Like most people on the Left, I was despondent on Election Night. Head in hands, I tried to make sense of it all, tried to convince myself that it wasn’t as bad as it seemed. I tried to believe that our country hadn’t been taken over by Fascists. It took a few days, but I eventually snapped out of it.
The weekend after the election I went on Twitter to try and help build a new Democratic Party. I replied to a few Hillary supporters (whom I will hereafter refer to as “Liberals”), saying that we needed a party that actually stood for something and wasn’t just Republican Lite. Their responses were instructive. One said I was “clearly delusional.” Another said my comment was a sign of “latent misogyny.”
So, to recap, my substantive critique of Hillary’s candidacy was brushed aside as either sexist or totally out-to-lunch. I quickly realized what should’ve been obvious beforehand: Social media platforms aren’t the ideal venue for constructive political debate. But, in defense of my opponents, they appeared to be women, and I am a white, middle-class man. They had much more to fear from a Trump presidency than I did.
Trump quickly justified their fears by adopting the misogynist policies of a typical Republican administration, limiting access to abortion at home and abroad and showing zero interest in addressing the gender wage gap. He has even outdone the GOP establishment in terms of racism and xenophobia by issuing a travel ban against seven Muslim-majority countries in the Middle East. Once again, two traditionally marginalized groups, women and people of color (POC), are being sacrificed to “make America great again.”
But the mainstream media’s (MSM) response to this has been far more hostile than their reaction to similar policies instituted by George W. Bush and Barack Obama during their presidencies. And Liberals’ immediate loathing of President Trump outstripped even their disdain of Dubya following the 2000 election debacle. There’s plenty of criticism of his policies, but this is nearly drowned out by the chorus of outrage at his behavior. What really seems to have people up in arms is Trump’s boorishness, which is considered “unbecoming of the Office of the President of the United States of America.”
For this reason, it’s been hard for me to take much of the “Resistance” seriously. The main criticism of Trump is a matter of style, not substance. Beneath the crass surface, there remains significant continuity between the Trump and Obama Administrations (just as there was significant continuity between Obama and his predecessor).
Trump has merely escalated Obama’s wars in Afghanistan, Iraq, Syria, Yemen and Somalia, most of which he inherited from Dubya and did little to nothing in eight years to end or diminish. Denying entry to the Homeland to dozens or hundreds of people from these countries seems like small potatoes compared to killing thousands of their countrymen and -women each year.

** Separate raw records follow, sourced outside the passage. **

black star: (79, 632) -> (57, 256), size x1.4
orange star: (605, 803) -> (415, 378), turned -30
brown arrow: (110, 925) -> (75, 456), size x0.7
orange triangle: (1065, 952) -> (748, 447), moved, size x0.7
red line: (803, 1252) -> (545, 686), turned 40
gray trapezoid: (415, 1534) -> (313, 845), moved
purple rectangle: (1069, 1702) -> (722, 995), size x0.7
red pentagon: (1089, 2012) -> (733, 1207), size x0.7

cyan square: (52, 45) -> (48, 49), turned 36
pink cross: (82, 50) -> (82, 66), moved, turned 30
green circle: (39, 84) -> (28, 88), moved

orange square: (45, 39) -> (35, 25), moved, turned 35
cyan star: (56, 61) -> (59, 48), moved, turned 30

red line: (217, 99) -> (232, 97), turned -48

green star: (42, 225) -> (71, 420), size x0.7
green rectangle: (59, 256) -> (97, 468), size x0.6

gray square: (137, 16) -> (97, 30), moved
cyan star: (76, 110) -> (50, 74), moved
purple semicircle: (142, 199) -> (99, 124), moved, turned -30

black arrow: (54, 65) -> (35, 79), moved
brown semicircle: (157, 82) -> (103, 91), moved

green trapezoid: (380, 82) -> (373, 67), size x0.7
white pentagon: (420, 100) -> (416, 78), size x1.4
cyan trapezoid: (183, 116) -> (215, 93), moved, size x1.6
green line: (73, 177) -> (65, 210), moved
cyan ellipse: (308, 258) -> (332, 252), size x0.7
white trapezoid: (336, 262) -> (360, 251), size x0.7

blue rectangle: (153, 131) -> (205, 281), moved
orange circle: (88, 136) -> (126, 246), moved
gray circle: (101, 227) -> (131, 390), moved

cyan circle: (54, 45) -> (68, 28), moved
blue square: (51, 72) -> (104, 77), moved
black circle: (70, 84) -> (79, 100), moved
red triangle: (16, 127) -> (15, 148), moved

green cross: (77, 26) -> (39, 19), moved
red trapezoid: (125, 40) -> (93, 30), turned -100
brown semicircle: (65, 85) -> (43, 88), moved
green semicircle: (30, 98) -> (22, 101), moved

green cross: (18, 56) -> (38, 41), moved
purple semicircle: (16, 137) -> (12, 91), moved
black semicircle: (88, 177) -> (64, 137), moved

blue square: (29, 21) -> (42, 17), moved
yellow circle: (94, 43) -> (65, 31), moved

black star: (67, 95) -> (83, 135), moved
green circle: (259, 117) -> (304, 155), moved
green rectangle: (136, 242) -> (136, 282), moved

Trump has also continued the tradition of handing control of the economy to the Captains of Wall Street, especially those from Goldman Sachs. We can surely expect a positively Obama-like deference to the High Priests of Finance, whom the previous administration spared from prosecution for the egregious acts of fraud and malfeasance that precipitated the Great Recession.
Given her record, there was every reason to believe that Hillary would sustain these policies. At least with Trump there’s a chance (albeit tiny and shrinking by the day) he’ll chart a different course for the country. Even if you’re a woman or POC, the issues on which mainstream Democrats and Republicans actually differ (abortion, LGBTQ rights) are minor compared to those on which they agree (economics, foreign policy).
As much as the MSM would like us to believe that everything was fine until Trump came along, things haven’t changed that much since he took office. We haven’t been taken over by Fascists. Trump has spouted a lot of vile invective reminiscent of Hitler and Mussolini, but he bears a much closer resemblance to the Wizard of Oz, a seasoned showman who draws our attention away from the real action. If you pull back the curtain, you’ll find the same Wizards of Wall Street who got us into this mess in the first place.